═════ Data in this exercise

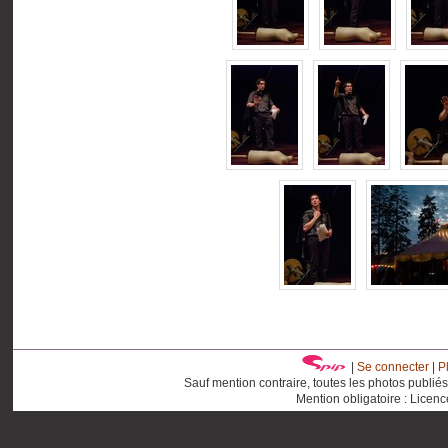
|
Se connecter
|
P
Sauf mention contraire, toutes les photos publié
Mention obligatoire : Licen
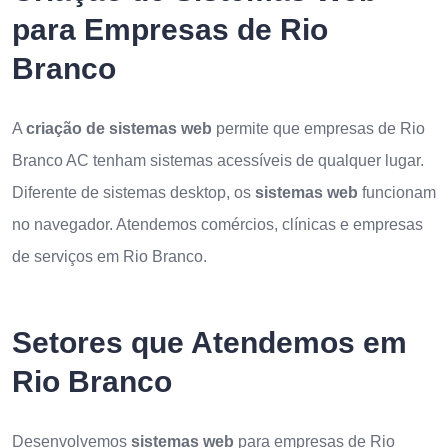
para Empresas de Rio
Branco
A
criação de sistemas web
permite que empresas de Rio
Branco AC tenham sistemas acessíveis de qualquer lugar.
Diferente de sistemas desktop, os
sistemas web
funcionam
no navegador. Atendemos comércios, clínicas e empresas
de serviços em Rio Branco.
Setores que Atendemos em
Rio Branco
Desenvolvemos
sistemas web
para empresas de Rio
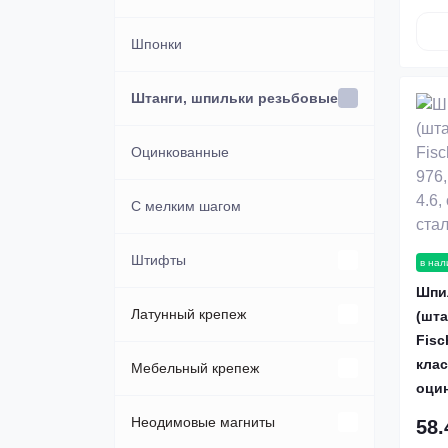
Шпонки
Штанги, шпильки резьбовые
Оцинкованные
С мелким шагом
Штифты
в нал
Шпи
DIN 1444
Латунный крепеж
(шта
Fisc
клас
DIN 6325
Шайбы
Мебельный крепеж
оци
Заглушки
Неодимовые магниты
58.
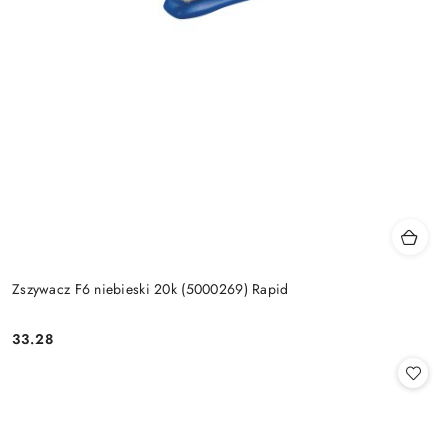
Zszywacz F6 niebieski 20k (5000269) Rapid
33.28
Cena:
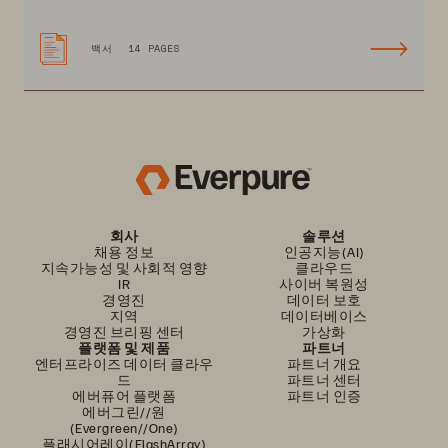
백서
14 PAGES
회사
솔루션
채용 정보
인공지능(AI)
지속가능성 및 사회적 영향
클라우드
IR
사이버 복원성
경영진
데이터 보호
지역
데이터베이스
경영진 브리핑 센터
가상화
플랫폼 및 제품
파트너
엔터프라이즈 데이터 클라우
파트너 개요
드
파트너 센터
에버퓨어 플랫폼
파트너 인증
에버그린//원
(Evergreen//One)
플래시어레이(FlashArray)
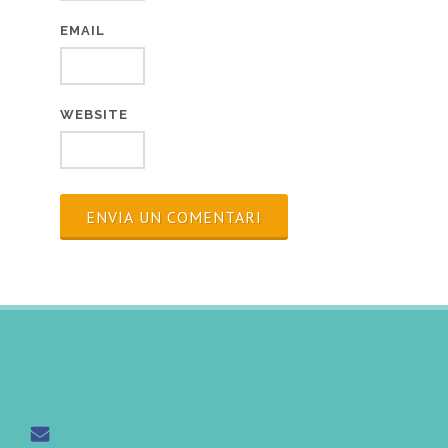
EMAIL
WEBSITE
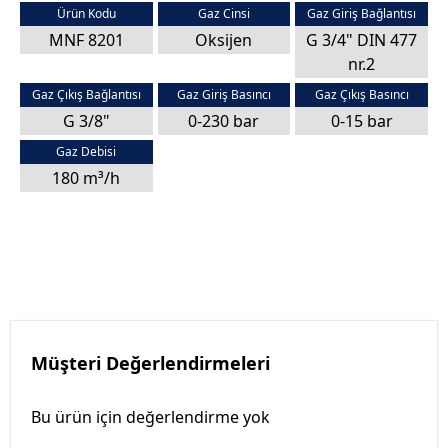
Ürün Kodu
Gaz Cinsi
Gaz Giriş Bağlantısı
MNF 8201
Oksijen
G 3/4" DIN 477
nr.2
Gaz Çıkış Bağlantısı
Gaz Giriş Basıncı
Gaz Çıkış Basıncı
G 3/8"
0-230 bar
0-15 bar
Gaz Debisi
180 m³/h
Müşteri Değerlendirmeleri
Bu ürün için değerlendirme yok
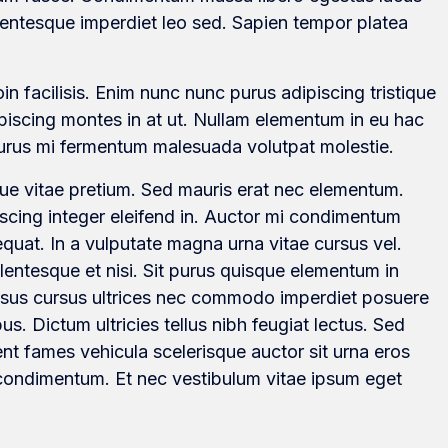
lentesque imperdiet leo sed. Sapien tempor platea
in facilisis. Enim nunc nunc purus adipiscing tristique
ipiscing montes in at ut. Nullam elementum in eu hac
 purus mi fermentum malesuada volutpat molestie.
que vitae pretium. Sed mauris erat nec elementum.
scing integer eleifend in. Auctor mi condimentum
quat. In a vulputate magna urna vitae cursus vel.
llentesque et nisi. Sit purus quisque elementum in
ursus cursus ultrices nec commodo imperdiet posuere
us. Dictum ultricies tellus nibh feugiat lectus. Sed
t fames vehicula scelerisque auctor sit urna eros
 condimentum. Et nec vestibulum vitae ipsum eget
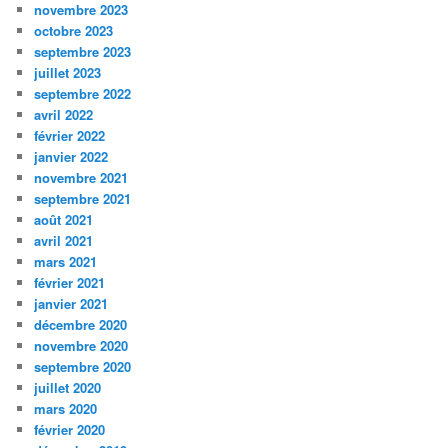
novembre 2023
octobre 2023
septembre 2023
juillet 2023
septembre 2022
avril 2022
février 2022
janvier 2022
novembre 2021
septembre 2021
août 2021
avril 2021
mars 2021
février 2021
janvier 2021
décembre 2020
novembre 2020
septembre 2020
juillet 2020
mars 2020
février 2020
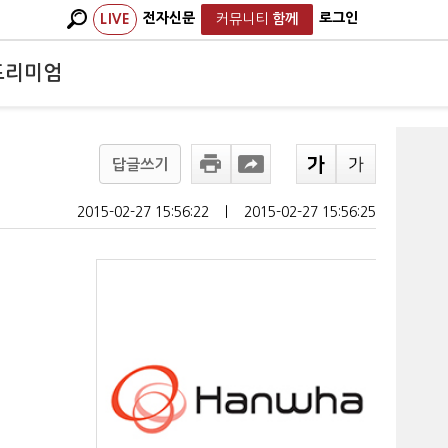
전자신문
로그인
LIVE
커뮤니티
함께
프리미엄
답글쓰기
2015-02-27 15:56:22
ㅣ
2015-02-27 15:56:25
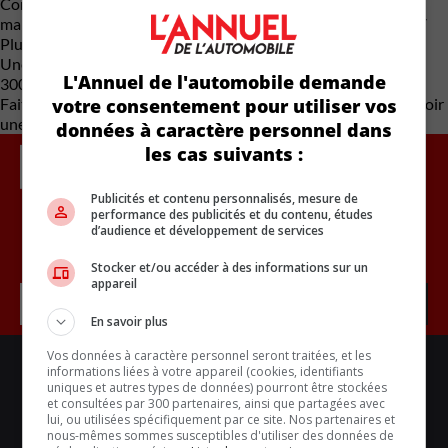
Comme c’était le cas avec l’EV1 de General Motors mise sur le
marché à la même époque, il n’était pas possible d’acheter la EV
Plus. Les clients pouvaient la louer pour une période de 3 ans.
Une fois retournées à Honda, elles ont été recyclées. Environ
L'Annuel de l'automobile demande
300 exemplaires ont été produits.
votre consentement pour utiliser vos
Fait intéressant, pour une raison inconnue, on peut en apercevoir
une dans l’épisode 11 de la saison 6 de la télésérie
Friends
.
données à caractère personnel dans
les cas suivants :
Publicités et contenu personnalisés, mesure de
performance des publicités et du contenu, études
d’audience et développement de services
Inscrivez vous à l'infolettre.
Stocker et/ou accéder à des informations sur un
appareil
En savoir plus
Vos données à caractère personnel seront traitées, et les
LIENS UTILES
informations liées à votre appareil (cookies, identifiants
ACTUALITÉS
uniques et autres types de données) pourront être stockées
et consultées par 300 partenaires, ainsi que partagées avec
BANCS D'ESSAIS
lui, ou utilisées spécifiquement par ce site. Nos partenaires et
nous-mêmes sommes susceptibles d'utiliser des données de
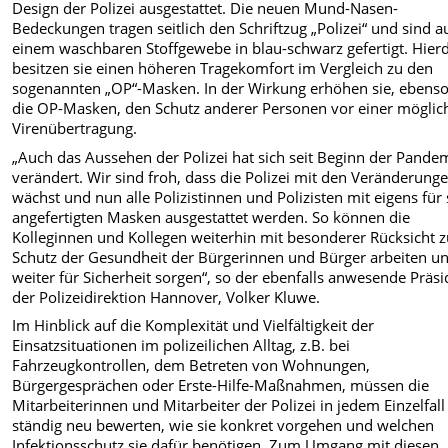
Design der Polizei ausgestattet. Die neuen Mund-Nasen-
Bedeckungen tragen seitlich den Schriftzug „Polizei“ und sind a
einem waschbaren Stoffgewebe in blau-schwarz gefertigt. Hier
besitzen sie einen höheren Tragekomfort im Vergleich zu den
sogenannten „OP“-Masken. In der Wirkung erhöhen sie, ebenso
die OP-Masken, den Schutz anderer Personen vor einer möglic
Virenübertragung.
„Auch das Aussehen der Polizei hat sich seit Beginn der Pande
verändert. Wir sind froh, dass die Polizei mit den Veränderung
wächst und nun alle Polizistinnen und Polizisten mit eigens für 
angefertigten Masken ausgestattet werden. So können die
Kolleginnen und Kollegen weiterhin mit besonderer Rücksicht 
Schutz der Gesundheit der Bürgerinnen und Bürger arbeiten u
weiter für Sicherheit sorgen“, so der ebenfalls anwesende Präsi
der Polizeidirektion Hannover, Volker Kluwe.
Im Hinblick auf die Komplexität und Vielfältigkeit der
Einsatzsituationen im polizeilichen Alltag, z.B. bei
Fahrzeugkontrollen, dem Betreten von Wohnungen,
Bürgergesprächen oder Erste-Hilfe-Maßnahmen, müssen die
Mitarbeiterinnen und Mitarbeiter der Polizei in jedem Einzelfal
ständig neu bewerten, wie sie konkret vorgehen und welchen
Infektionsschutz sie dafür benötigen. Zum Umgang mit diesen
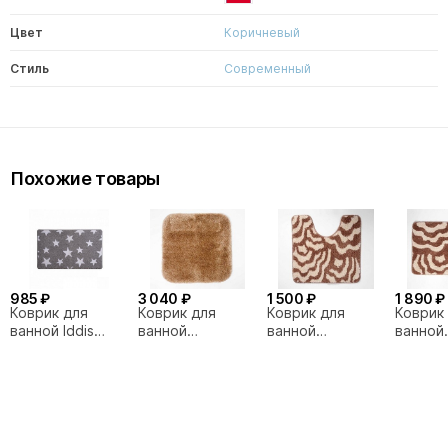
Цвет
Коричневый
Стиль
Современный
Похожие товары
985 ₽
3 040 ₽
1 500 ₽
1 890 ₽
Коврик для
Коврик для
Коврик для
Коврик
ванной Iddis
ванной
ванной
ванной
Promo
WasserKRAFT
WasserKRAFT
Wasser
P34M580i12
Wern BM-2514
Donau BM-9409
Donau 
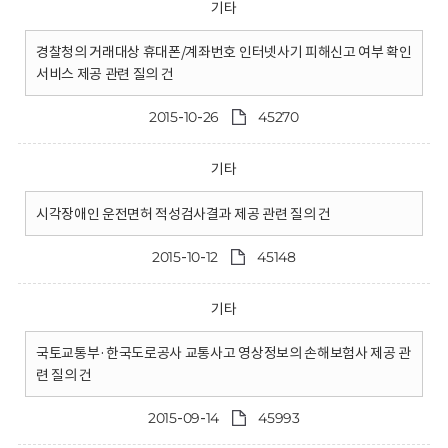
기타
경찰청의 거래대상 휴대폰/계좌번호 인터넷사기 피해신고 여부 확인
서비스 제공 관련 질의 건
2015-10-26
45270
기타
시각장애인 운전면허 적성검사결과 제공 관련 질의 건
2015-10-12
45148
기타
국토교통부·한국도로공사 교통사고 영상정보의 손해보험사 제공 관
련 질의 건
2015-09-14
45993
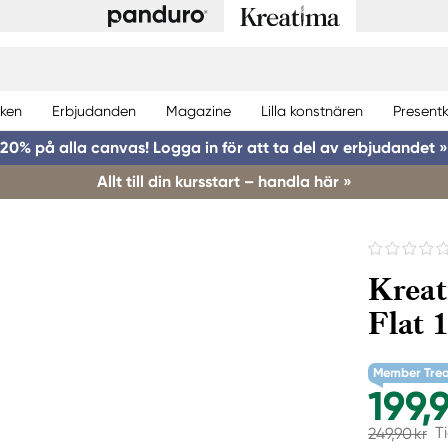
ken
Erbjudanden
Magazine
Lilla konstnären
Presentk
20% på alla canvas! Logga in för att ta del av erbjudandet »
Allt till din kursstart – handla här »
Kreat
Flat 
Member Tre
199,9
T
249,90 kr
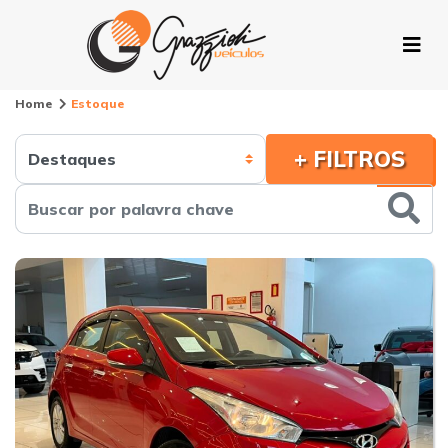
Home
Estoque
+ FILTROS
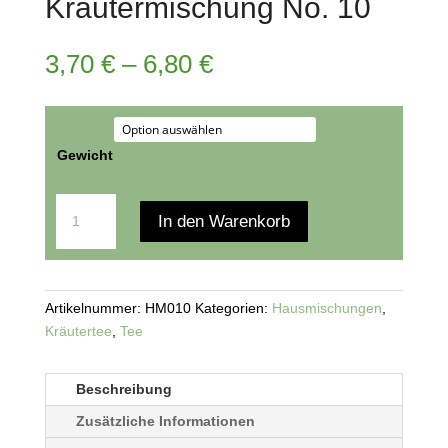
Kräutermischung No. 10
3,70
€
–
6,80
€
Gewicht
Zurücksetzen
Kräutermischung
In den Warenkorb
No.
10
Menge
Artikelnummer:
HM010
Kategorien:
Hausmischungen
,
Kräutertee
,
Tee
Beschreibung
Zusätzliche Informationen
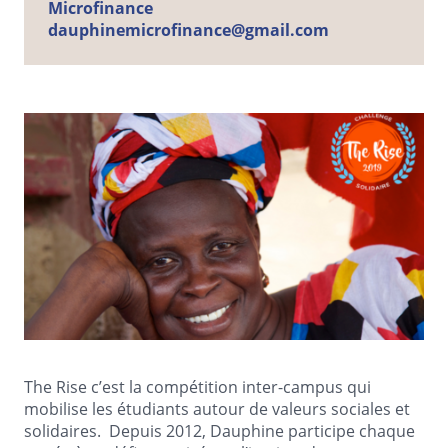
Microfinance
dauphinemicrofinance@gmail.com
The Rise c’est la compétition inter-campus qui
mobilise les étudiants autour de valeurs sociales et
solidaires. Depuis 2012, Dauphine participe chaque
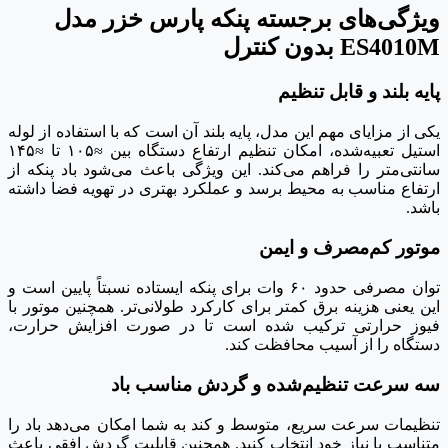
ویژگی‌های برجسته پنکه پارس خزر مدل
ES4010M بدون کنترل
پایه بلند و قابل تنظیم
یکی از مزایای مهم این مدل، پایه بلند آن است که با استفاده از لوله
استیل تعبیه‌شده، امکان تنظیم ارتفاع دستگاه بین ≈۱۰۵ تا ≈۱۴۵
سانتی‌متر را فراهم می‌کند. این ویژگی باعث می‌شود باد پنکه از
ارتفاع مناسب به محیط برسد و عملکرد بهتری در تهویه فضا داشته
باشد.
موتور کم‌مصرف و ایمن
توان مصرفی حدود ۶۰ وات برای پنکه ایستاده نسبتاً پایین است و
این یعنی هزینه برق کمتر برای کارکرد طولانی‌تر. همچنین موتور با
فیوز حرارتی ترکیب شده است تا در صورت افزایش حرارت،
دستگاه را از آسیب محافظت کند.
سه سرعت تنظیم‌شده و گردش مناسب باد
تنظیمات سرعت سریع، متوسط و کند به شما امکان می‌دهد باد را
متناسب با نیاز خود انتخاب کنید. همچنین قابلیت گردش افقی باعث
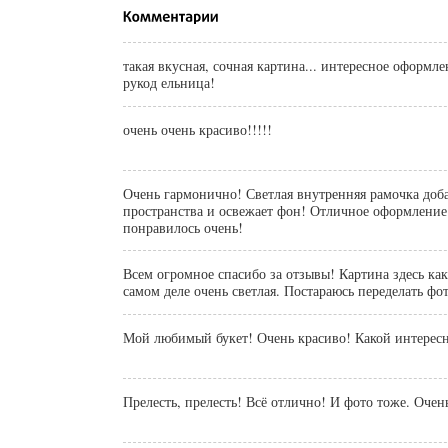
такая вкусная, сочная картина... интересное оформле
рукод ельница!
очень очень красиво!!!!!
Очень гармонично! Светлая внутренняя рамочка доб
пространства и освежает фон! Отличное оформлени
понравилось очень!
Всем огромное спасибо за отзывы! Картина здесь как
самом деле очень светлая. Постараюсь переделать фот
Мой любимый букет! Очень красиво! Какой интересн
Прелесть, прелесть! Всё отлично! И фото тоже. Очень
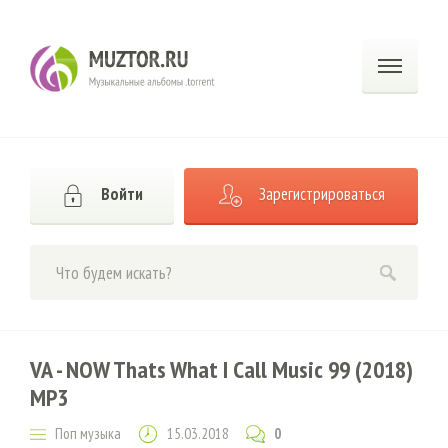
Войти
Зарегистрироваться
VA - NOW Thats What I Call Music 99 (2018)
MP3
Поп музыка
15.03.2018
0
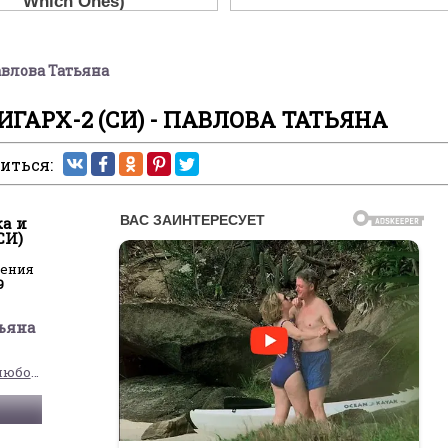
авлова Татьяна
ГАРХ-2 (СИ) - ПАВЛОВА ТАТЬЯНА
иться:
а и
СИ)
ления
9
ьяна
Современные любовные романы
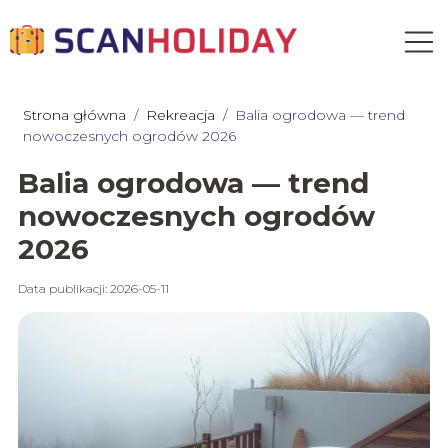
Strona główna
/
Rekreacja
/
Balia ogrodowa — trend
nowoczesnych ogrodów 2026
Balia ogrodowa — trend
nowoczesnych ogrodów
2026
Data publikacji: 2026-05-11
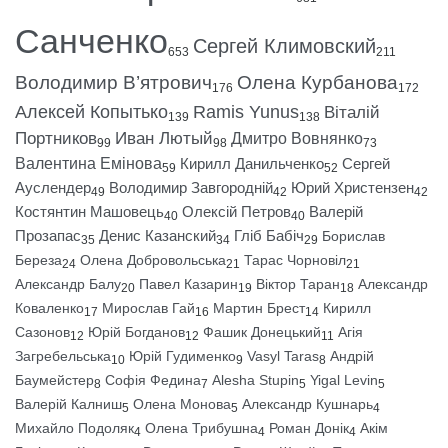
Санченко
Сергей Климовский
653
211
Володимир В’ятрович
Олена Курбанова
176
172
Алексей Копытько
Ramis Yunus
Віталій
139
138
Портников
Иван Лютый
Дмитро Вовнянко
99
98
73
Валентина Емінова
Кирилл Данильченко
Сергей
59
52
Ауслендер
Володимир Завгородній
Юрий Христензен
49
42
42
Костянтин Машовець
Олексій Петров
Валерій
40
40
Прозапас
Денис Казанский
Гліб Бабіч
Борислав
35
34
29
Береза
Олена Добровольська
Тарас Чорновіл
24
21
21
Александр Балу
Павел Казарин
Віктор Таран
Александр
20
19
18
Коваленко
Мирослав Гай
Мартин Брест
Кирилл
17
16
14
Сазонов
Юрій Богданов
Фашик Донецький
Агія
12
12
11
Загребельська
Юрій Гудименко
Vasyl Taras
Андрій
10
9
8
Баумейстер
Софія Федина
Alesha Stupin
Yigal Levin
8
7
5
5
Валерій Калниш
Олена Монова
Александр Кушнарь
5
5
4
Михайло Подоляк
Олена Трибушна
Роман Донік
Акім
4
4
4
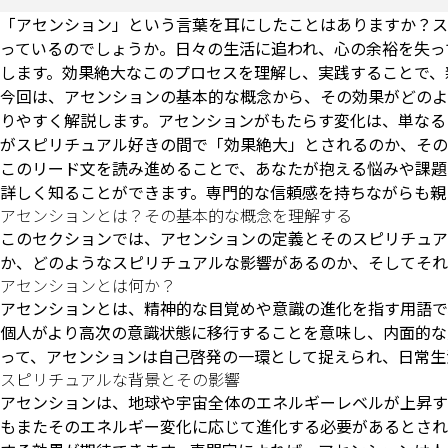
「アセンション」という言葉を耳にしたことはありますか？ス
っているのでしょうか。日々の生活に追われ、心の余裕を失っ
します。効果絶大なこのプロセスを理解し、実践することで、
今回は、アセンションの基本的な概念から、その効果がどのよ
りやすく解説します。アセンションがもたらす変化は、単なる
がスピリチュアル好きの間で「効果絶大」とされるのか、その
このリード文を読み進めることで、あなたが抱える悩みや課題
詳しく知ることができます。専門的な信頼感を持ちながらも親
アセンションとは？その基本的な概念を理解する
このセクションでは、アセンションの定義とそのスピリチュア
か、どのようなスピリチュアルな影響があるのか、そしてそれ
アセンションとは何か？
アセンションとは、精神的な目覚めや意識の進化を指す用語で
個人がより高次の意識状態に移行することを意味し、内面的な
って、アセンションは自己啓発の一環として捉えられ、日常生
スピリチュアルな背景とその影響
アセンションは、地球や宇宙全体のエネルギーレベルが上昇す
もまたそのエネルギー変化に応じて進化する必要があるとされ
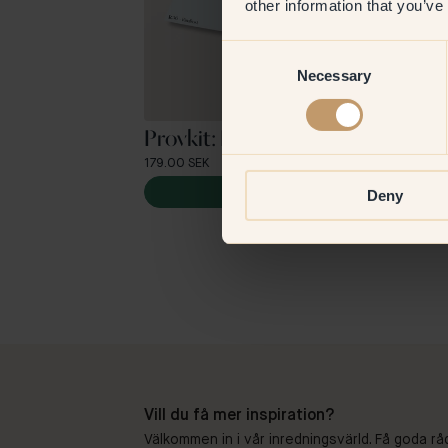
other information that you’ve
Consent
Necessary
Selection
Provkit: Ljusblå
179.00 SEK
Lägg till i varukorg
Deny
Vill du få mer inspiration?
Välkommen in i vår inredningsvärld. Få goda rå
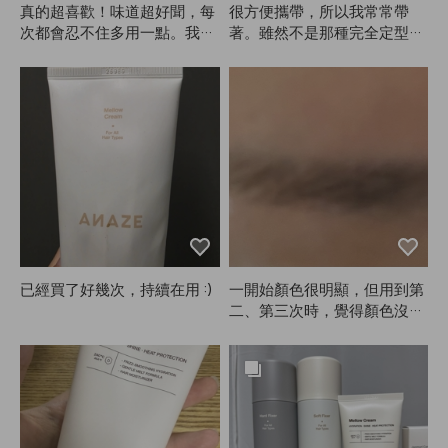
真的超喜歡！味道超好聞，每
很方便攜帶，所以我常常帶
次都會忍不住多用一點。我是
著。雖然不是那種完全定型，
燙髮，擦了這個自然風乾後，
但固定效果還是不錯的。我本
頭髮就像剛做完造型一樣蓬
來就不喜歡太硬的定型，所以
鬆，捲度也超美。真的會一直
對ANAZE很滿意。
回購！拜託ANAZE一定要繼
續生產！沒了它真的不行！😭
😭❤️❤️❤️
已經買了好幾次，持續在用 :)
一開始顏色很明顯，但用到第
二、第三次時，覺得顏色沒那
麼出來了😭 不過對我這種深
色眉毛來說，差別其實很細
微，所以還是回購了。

══════════

• **Problem description**
Some of the data mentions "sistemas". Copy every line where it does.

• **Answer below**
criação de sistemas web
Branco AC tenham sistemas acessíveis de qualquer lugar.
Diferente de sistemas desktop, os
sistemas web
sistemas web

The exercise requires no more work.